After returning back from the NSF Workshop Archiving Experiments to Raise Scientific Standards, here are some thoughts on reproducible research. Thanks to Dan Gezelter, Dennis Shasha, and others for inspiring discussions.

First of all, it is important to point out that reproducibility is not the goal in itself. There are many situations in which strict computational reproducibility is not achievable. The goal is an exposure of the scientific communication to a skeptic inquiry. A mathematical proof is an example of a scientific communication, which is constructed as a dialogue with a skeptic: someone who might say “What if your conclusions are not true?” Step by step, a mathematical proof is designed to convince the skeptic that the conclusion (a theorem) has to be true. As for computational results, even the simplest skeptic inquiry “What if there is a bug in your code?” cannot be answered unless the software code and every computational step that led to the published result are open for inspection.

If you attend a mathematical conference, you can notice that mathematicians do not usually go through every step in the proof to present a theorem, it is enough to sketch the main idea of the proof. However, the audience understands that the detailed proof should be available in the published work, otherwise the theorem cannot be accepted. Similarly, in a presentation of a computational work, one can simply show results of a computational experiment. However, such results cannot be accepted as scientific unless the full computation is disclosed for a skeptic inquiry. As stated by Dave Donoho (who paraphrased Jon Claerbout),

An article about computational science in a scientific publication is not the scholarship itself, it is merely advertising of the scholarship. The actual scholarship is the complete software development environment and the complete set of instructions which generated the figures.

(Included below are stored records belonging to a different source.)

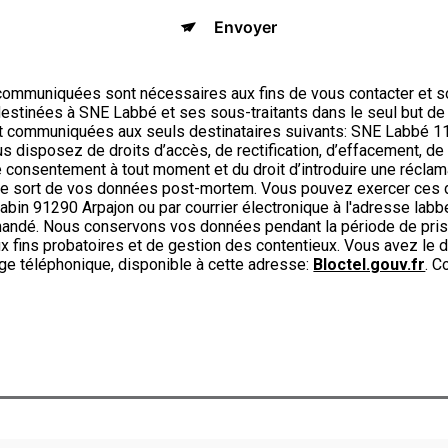
Envoyer
ommuniquées sont nécessaires aux fins de vous contacter et s
t destinées à SNE Labbé et ses sous-traitants dans le seul but d
t communiquées aux seuls destinataires suivants: SNE Labbé 1
disposez de droits d’accès, de rectification, d’effacement, de po
re consentement à tout moment et du droit d’introduire une réclam
r le sort de vos données post-mortem. Vous pouvez exercer ces d
abin 91290 Arpajon ou par courrier électronique à l'adresse labbe
emandé. Nous conservons vos données pendant la période de pris
x fins probatoires et de gestion des contentieux. Vous avez le dr
ge téléphonique, disponible à cette adresse:
Bloctel.gouv.fr
. C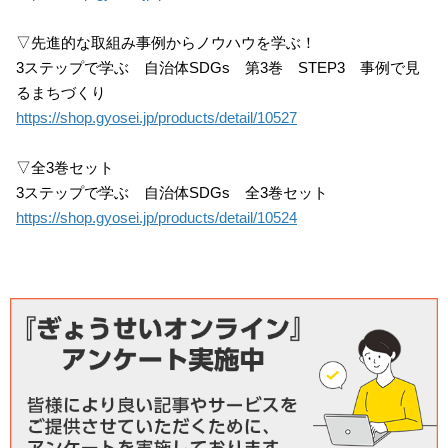
▽先進的な取組み事例からノウハウを学ぶ！
3ステップで学ぶ 自治体SDGs 第3巻 STEP3 事例で見
るまちづくり
https://shop.gyosei.jp/products/detail/10527
▽全3巻セット
3ステップで学ぶ 自治体SDGs 全3巻セット
https://shop.gyosei.jp/products/detail/10524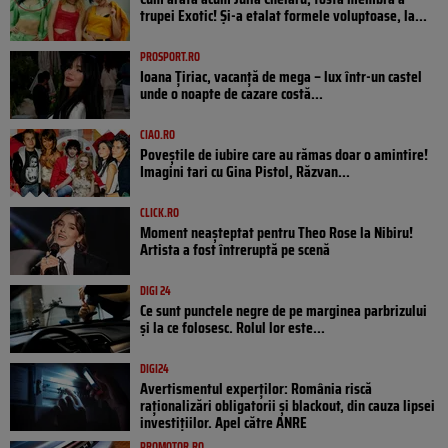
trupei Exotic! Și-a etalat formele voluptoase, la...
PROSPORT.RO
Ioana Țiriac, vacanță de mega – lux într-un castel
unde o noapte de cazare costă...
CIAO.RO
Poveştile de iubire care au rămas doar o amintire!
Imagini tari cu Gina Pistol, Răzvan...
CLICK.RO
Moment neașteptat pentru Theo Rose la Nibiru!
Artista a fost întreruptă pe scenă
DIGI 24
Ce sunt punctele negre de pe marginea parbrizului
și la ce folosesc. Rolul lor este...
DIGI24
Avertismentul experților: România riscă
raționalizări obligatorii și blackout, din cauza lipsei
investițiilor. Apel către ANRE
PROMOTOR.RO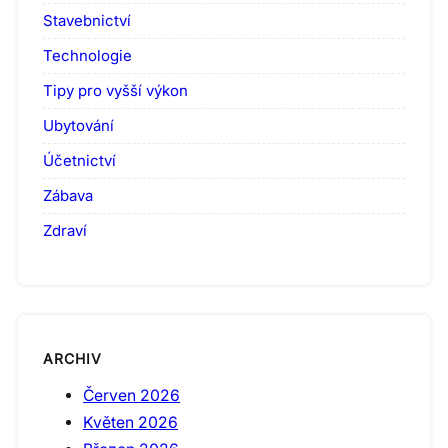
Stavebnictví
Technologie
Tipy pro vyšší výkon
Ubytování
Účetnictví
Zábava
Zdraví
ARCHIV
Červen 2026
Květen 2026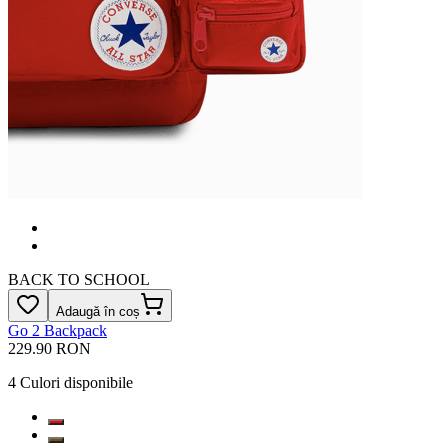
BACK TO SCHOOL
Adaugă în coș
Go 2 Backpack
229.90 RON
4
Culori disponibile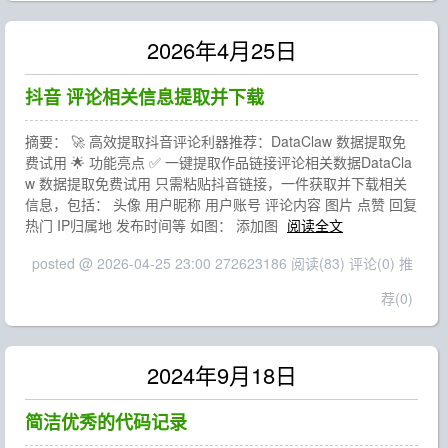
2026年4月25日
抖音 评论相关信息提取并下载
摘要： 🚀 高效提取抖音评论利器推荐：DataClaw 数据提取免
费试用 🌟 功能亮点 ✅ 一键提取作品链接评论相关数据DataCla
w 数据提取免费试用 只需粘贴抖音链接，一件获取并下载相关
信息，包括： 头像 用户昵称 用户账号 评论内容 图片 点赞 回复
热门 IP归属地 发布时间等 如图： 添加图
阅读全文
posted @ 2026-04-25 23:00 272623186
阅读(83)
评论(0)
推
荐(0)
2024年9月18日
简洁优秀的代码记录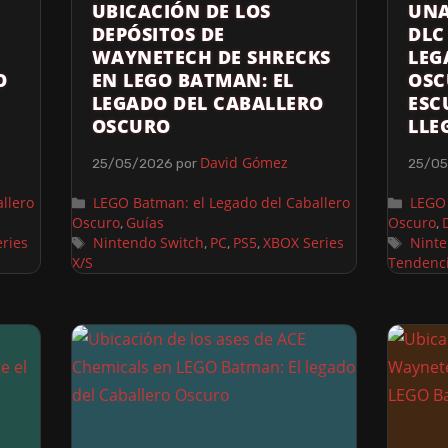
UBICACIÓN DE LOS
UNA
DEPÓSITOS DE
DLC
WAYNETECH DE SHRECKS
LEG
O
EN LEGO BATMAN: EL
OSC
LEGADO DEL CABALLERO
ESC
OSCURO
LLE
David Gómez
25/05/2026
por
25/0
llero
LEGO Batman: el Legado del Caballero
LEGO 
Oscuro
Guías
Oscuro
,
,
ries
Nintendo Switch
PC
PS5
XBOX Series
Ninte
,
,
,
X/S
Tendenc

If you don’t want to disclose the details of your computation, then the work that you do is not science. As for reproducibility, there seems to be different degrees of it:

1. Replicability: the ability to reproduce the computation as published
2. Reusability: the ability to apply a similar algorithm to a different problem or different input data
3. Reconfigurability: the ability to obtain a similar result when the parameters of the experiment are perturbed deliberately

Some algorithms are perfectly replicable but of limited use, because they are too sensitive to the choice of parameters to be reusable or reconfigurable. Nevertheless, such algorithms deserve a place in the scientific body of knowledge, because they may lead to a discovery or invention of more robust algorithms.

Those who read Italian may enjoy the philosophical article on open software and reproducible research by Alessandro Frigeri and Gisella Speranza: “Eppur si muove” Software libero e ricerca riproducibile Eppur si muove (and yet it moves) are the words attributed to Galileo Galilei, the father of modern science.